Spare a (brief) thought for the investment bankers of Bear Stearns, who in a week have seen their career prospects and financial nest-egg both evaporate in the heat of the credit meltdown. Masters of the Universe indeed. Bear was unpopular on Wall Street (remember when they alone refused to play ball on the LTCM bailout in 1998?) so Schadenfreude will be the dominant emotion, as with the bizarre demise last week of the even more disliked NY governor. The one positive is that the swift and ruthless dismemberment of the firm stands in stark contrast to the bungling indecision over the Northern Rock rescue in the UK. In the great scheme of things, Bear's demise in no big deal as a decidedly second tier player, whatever its delusions. Hedge funds abandoning BS as a too risky a prime broker were the death knell; rumours that many of the self same funds were short Bear stock are all too credible and as with the wild speculation in commodities indicate the destructive influence funds are now having on broader market stability. In fact it seems only a matter of time before one of the leading US hedge funds like Citadel or Fortress ends up buying a bombed out investment bank, simply as an arbitrage opportunity (Lehman anyone?). Despite the frenzied gloom of the Catastrophists andGold Bugs, insolvency events like Bear or Carlyle while destabilising, are no prelude to a new Depression. But is this then a cathartic moment for the markets, at least near term?

1. This is almost certainly the end of Wall Street's 25 year economic ascendency over the corporate and political elite in America. Transaction driven financial capitalism is broken and it is taking aggressive state intervention to stave off a catastrophic failure of trust, a fact which will be lost on none of the prospective Presidential candidates or Congress. Expect some new version of the repealed Glass-Steagel Act separating commercial and investment banks to be restored in due course as an element in wide ranging re-regulation.
2. One source of relief is that most major companies ignored Wall Street's aggressive insistence to gear up balance sheets, and so enter this slowdown in generally excellent financial shape.
3. When the dust has settled, expect the Fed's mandate to be expanded to include the bursting of asset bubbles, because recent history has shown forcefully that markets are inherently prone to excess and implosion. Alan Greenspan's laissez faire philosophy created an asymmetric risk environment and dangerous subsequent instability. 'Irrational exuberence' will have to be agressively curtailed in future cycles by regulatory intervention.
4. The US markets are now discounting a material recession in GDP growth and earnings, yet with the oversold dollar and interest rates at current levels is better placed than the Eurozone or Asia to cope. Investor sentiment readings/newsletter bullishness are at the lowest levels since early 2003, while media headlining of recession has spiked to 7 year highs, another reliable contrary indicator.
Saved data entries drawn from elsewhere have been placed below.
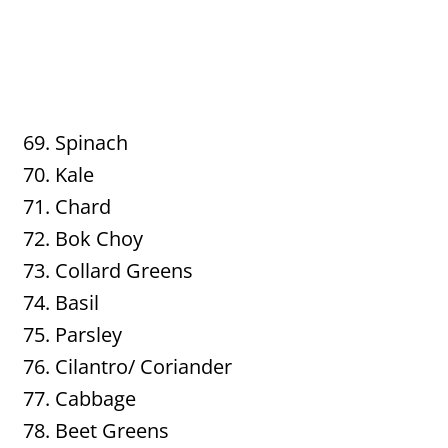
Spinach
Kale
Chard
Bok Choy
Collard Greens
Basil
Parsley
Cilantro/ Coriander
Cabbage
Beet Greens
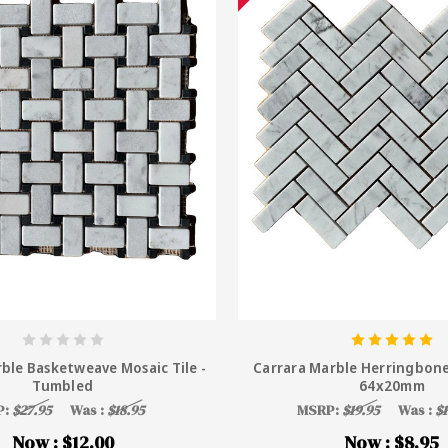
ble Basketweave Mosaic Tile -
Carrara Marble Herringbone
Tumbled
64x20mm
P:
$27.95
Was :
$18.95
MSRP:
$19.95
Was :
$1
Now :
$12.00
Now :
$8.95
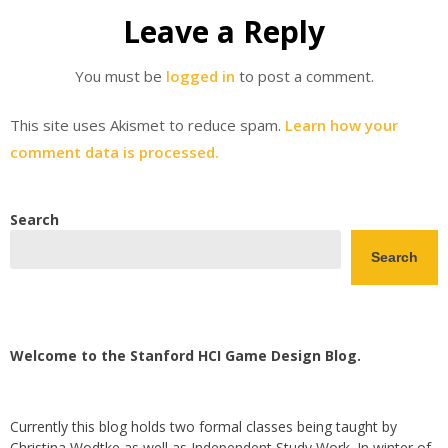
Leave a Reply
You must be
logged in
to post a comment.
This site uses Akismet to reduce spam.
Learn how your
comment data is processed.
Search
Search
Welcome to the Stanford HCI Game Design Blog.
Currently this blog holds two formal classes being taught by
Christina Wodtke as well as Independent Study Work. In winter of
5. The negative yield on TIPS, sub 1.5% 2 year Treasury yields, CDX investment grade bond spreads hitting 200bp and Gold at over $1000 are all historic indicators of extreme risk aversion that support the possibility of a sharp rebound. Technically the S&P looks close to a tradable bottom in the 1240-1275 range where it stands almost 300 points below the large top formation from last Autumn and 200 points beneath the LT moving average at 1425. Bear market rallies can be ferocious, and it certainly looks too late to go short. If, as I suspect the commodities bubble which has fed inflationary expectations is on the verge of a dramatic sell-off, odds are that a substantial bear market rally (10% plus) in US equities is now imminent.